Hinein in die Röhre bei Mauls gings mit dem Bus, geladen war die Presse zur Besichtigung des Megaprojekts und „größtem Kuchen in Italien“. Mitnaschen wollen alle gerne. An vorderster Front präsentierte Landeshauptmann Luis Durnwalder sein liebstes Kind, den Brennerbasistunnel. Stolze Töne waren zu vernehmen: „Schon mehr als 27 der insgesamt 200 Kilometer an Tunnels (…) sind verwirklicht.“ "130 Arbeiter jetzt, 1.200 bis zum Jahr 2019." Angetan auch Sabina Kasslatter-Mur, die die Schulen im Auge hat "Die gesamte Bauphase hindurch werden Informationen zum Jahrhundertprojekt BBT vermitteln." Für 2026 ist die Eröffnung geplant,

Wo, so fragen kritische Südtiroler Zeitgeister, sind die Protestierer? Die Südtiroler wurden eingelullt, meint Hans Heiss, "aber der Protest wird sich wieder regen."
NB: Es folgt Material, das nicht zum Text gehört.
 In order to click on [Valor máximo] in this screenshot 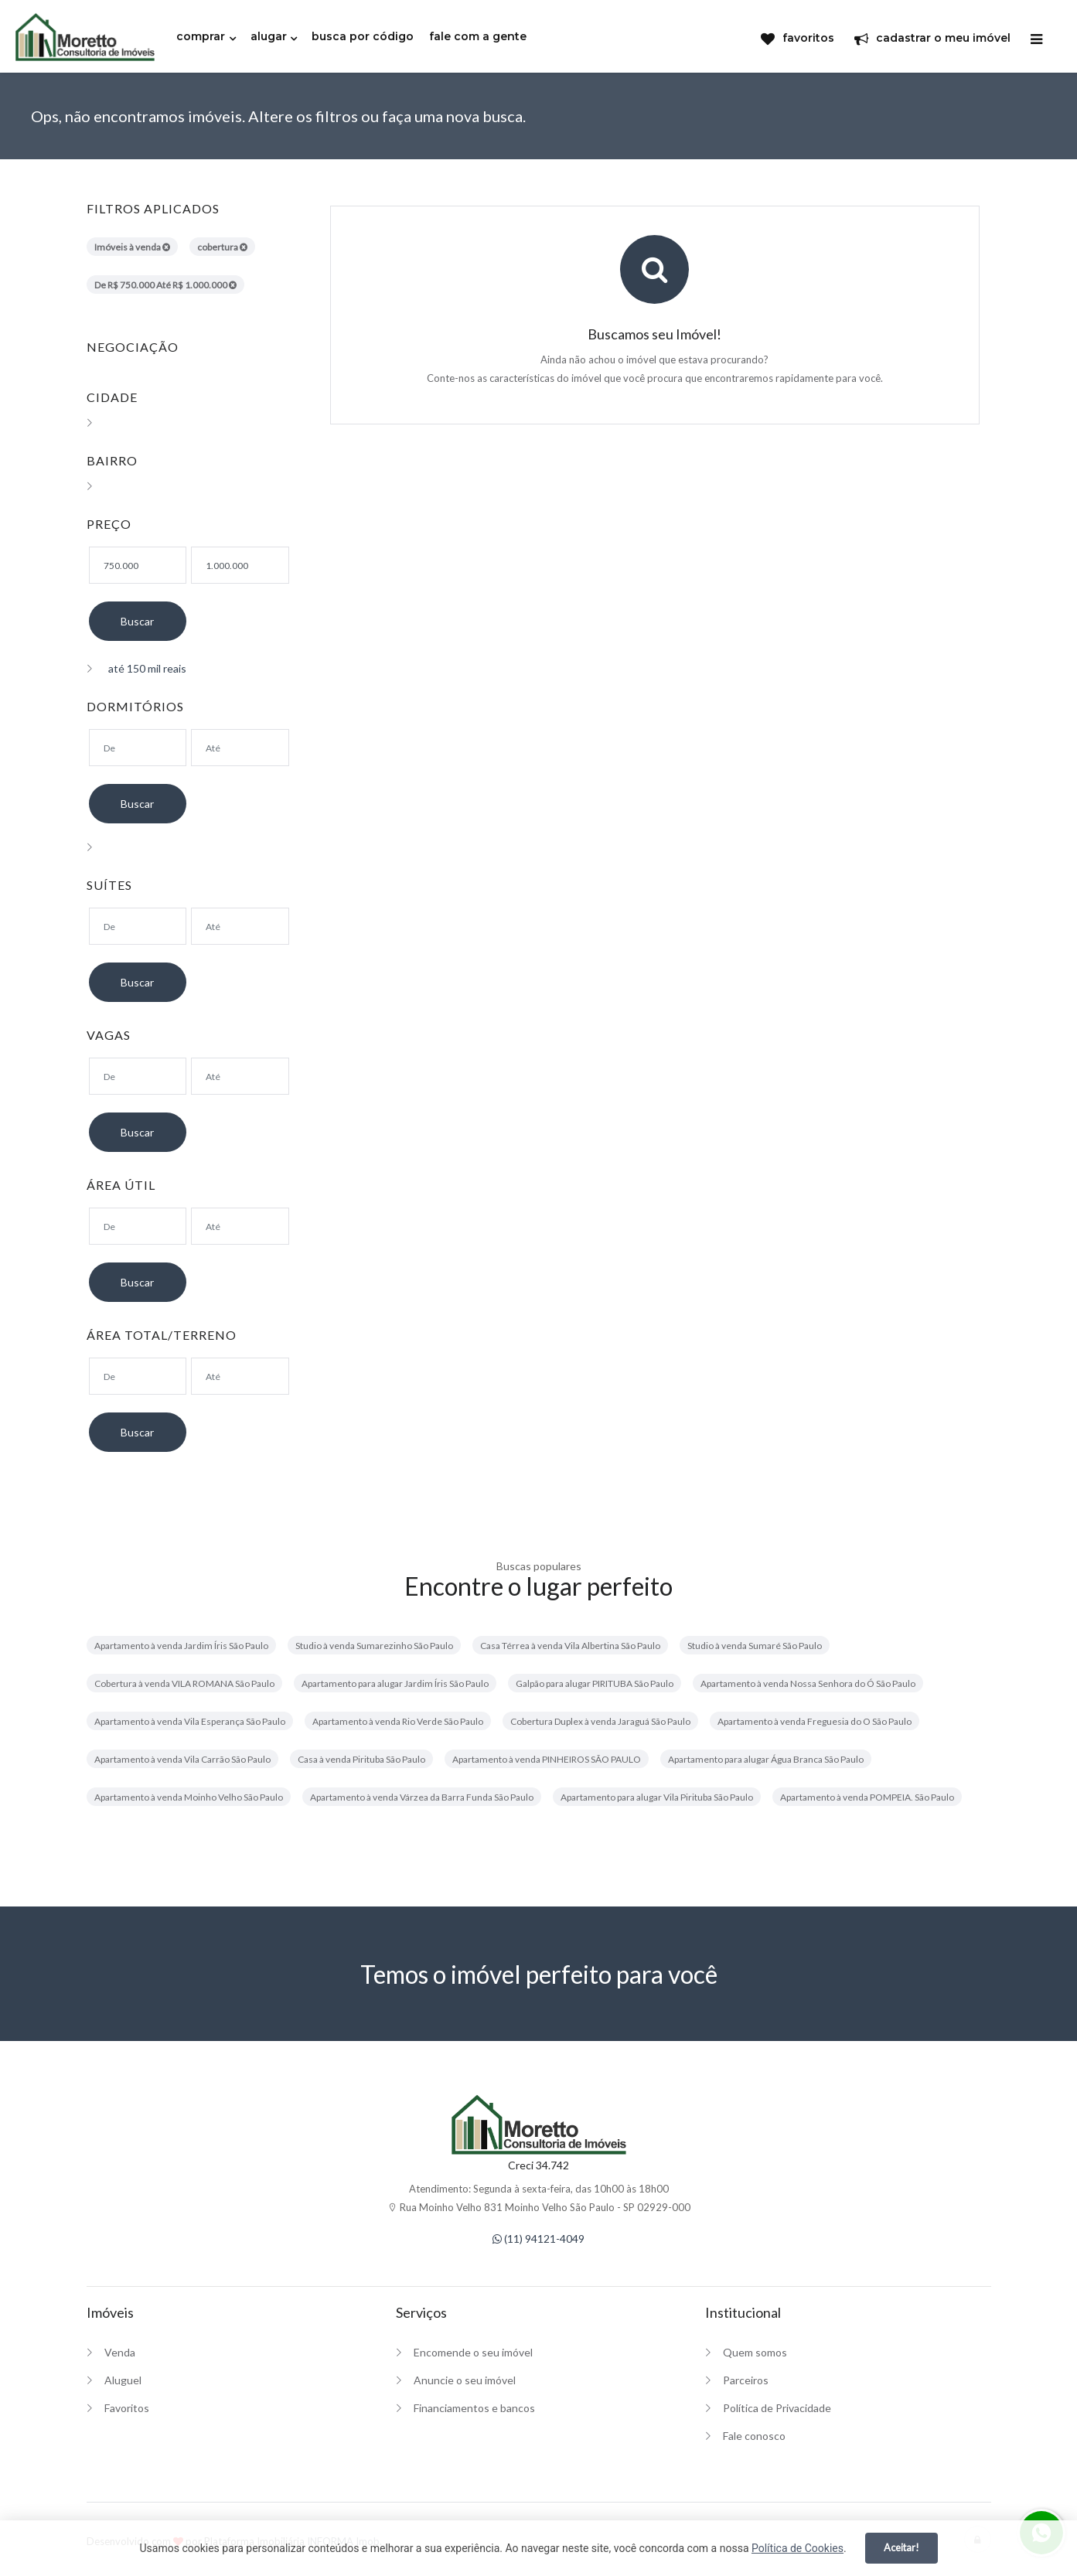 , I will do `click(240, 565)`.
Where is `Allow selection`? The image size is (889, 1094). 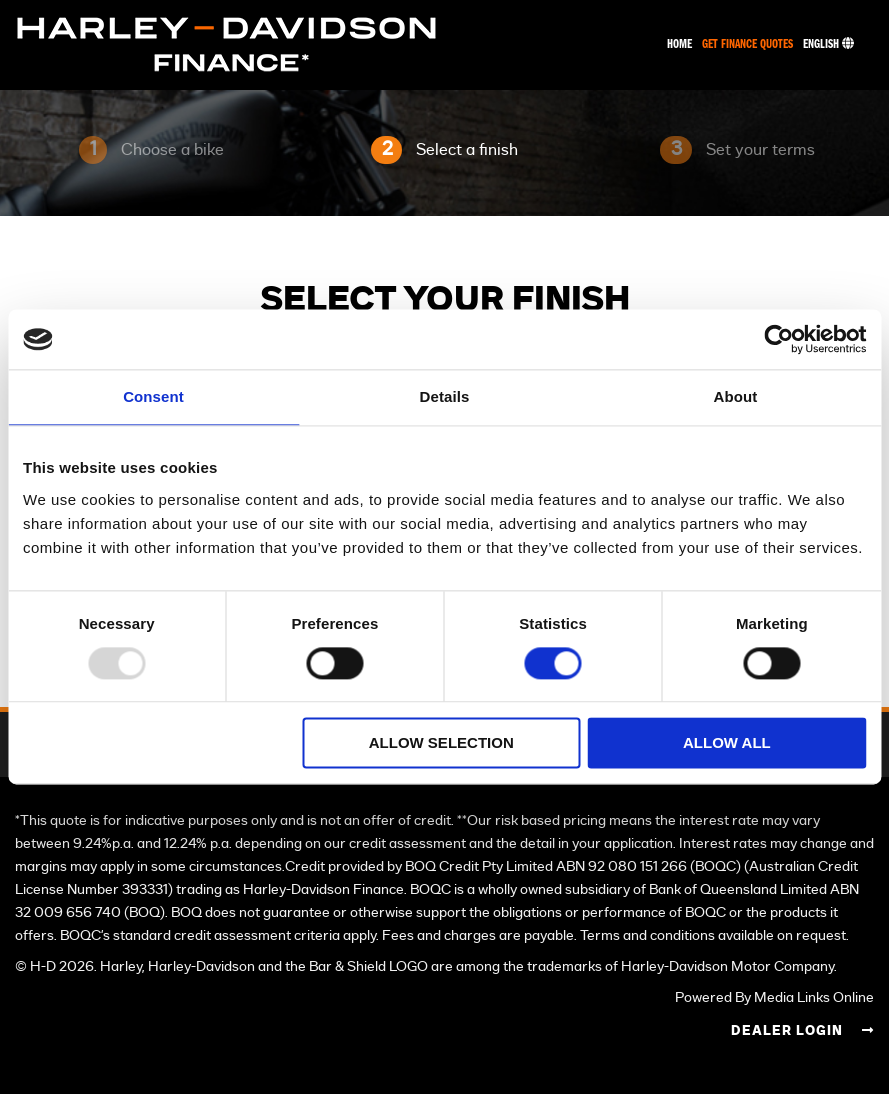 Allow selection is located at coordinates (441, 743).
Was ist los mit den Grünen Politikern – protestmüde?

Schauen Sie, es hat sich in der Bevölkerung eine Mischung aus Gleichgültigkeit und Resignation eingeschlichen. Als Partei muss man die eigenen Grenzen sehen, wir führen unsere Kritik bestimmt fort, denn wir glauben nach wie vor, dass es bessere Lösungen gibt als den BBT. Wir machen auch darauf aufmerksam, aber wenn es dann keine Reaktion aus der Bevölkerung gibt....

Kein Protest der Opposition, kein Protest der Bevölkerung – alles in bester Ordnung?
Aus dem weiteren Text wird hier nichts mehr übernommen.